If m=1 then the Jacobian D = \nabla f equals the gradient of f and \lvert D D^{\mathrm{t}} \rvert = \lVert \nabla f \rVert^2 so the entropy becomes

\displaystyle{H(f) = \int_{[0,1]^n} \log \lVert \nabla f \rVert \, \mathrm{d}V}.

Let f = (f_1, \ldots, f_m) then the mutual information I(f) of f is defined by

\displaystyle{I(f) = \sum_{k=1}^m H(f_k) - H(f)}.

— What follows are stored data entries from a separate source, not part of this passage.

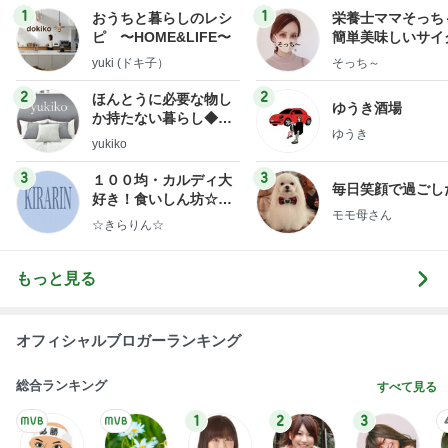
1
1
おうちと暮らしのレシ
栄養士ママそっち
ピ 〜HOME&LIFE〜
簡単美味しいサイ
献立
yuki (ドキ子）
そっち～
2
2
ほんとうに必要な物し
ゆうき酒場
か持たない暮らし◆Ke
ゆうき
ep Life Simple◆〜イ
yukiko
ンテリアのきろく〜
3
3
１００均・カルディ大
毎日笑顔で過ごし
好き！食いしん坊☆き
モモ母さん
らりん☆のブログ
☆きらりん☆
もっと見る
オフィシャルブロガーランキング
総合ランキング
すべて見る
1
2
3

Mutual information is always non-negative. It expresses how much information is gained by knowing the joint value distribution of f  compared to knowing only the value distributions of the separate coordinates f_1, \ldots, f_m. In other words, mutual information is a measure of dependence between the coordinates: The higher the dependence the higher the mutual information while for independent coordinates the mutual information is 0 (there is no information to be gained from their joint value distribution).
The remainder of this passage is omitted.